Indian federal bond yields crawled higher on Friday as sentiment in the market tilted towards risk aversion before the central bank's monetary policy review scheduled for Tuesday. Dealers said the outcome of the $2.41 billion debt sale also failed to elicit a response in the market as the cut-off yields set by the Reserve Bank of India (RBI) were in-line with estimates.
"Traders are not going to be interested in taking big risks going into the policy week," said Vivek Rajpal, interest rate strategist at Nomura Financial Advisory & Securities (India). Bond yields have been under pressure through this month as market participants fear stringent monetary action from the RBI to curb the surging inflation. But now most analysts bet the central bank will avoid a tough monetary stance at the January 25 policy review and limit a rate increase to 25 basis points, to ensure economic growth is not squeezed by its fight to rein in inflation.

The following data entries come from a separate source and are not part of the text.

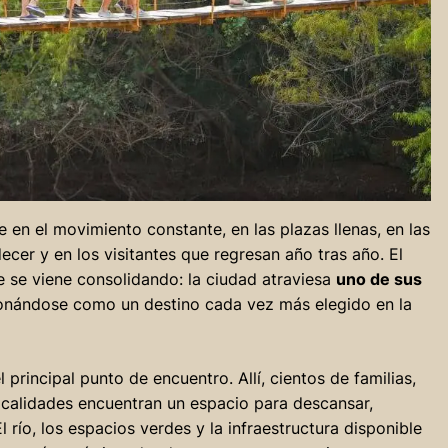
e en el movimiento constante, en las plazas llenas, en las
ecer y en los visitantes que regresan año tras año. El
ue se viene consolidando: la ciudad atraviesa
uno de sus
ionándose como un destino cada vez más elegido en la
 principal punto de encuentro. Allí, cientos de familias,
localidades encuentran un espacio para descansar,
l río, los espacios verdes y la infraestructura disponible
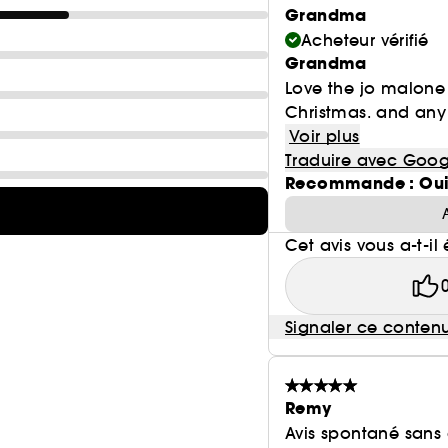
Grandma
Acheteur vérifié
Grandma
Love the jo malone c
Christmas. and any 
Voir plus
Traduire avec Goog
Recommande : Ou
Cet avis vous a-t-il 
Signaler ce conten
Remy
Avis spontané sans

"The high growth-high inflation scenario in India means policy dilemna for the government. You cannot let inflation go too high because it will hurt the growth story but you cannot act erroneously on inflation fear as that will also hurt the growth," said Taimur Baig, a chief economist at Deutsche Bank, in a press briefing on Friday.
Baig expects India's gross domestic product to rise 8.5 percent in the next fiscal year that begins April 1, while he expects inflation to stay around the 8 percent mark in calendar year 2011. The central bank projects inflation of around 5.5 percent by end of March.

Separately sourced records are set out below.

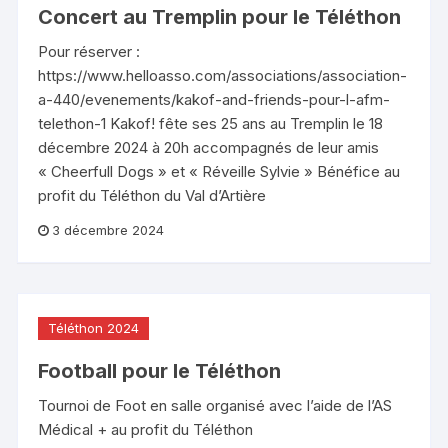
Concert au Tremplin pour le Téléthon
Pour réserver :
https://www.helloasso.com/associations/association-
a-440/evenements/kakof-and-friends-pour-l-afm-
telethon-1 Kakof! fête ses 25 ans au Tremplin le 18
décembre 2024 à 20h accompagnés de leur amis
« Cheerfull Dogs » et « Réveille Sylvie » Bénéfice au
profit du Téléthon du Val d’Artière
3 décembre 2024
Téléthon 2024
Football pour le Téléthon
Tournoi de Foot en salle organisé avec l’aide de l’AS
Médical + au profit du Téléthon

India's headline inflation accelerated in December on costlier food items as per data released last Friday. The wholesale price index (WPI), India's main inflation gauge, rose an annual 8.43 percent in December from 7.48 percent in November. The yield on the most-traded 8.08 percent, 2022 bond ended at 8.25 percent, up 4 basis points from Thursday's close.
The second-most 7.99 percent, 2017 bond ended at 8.18 percent, up 5 basis points from previous close while the illiquid benchmark 10-year bond ended at 8.116 percent, up 3 basis points The benchmark five-year swap rate ended at 8.04 percent, up 5 basis points from Thursday, while the one-year swap rate closed down 1 basis point on the day at 7.41 percent. Volumes in the bond market were lower at 41.75 billion rupees ($915 million) as per data from Clearing Corp of India, against a usual turnover of 70 billion-80 billion rupees.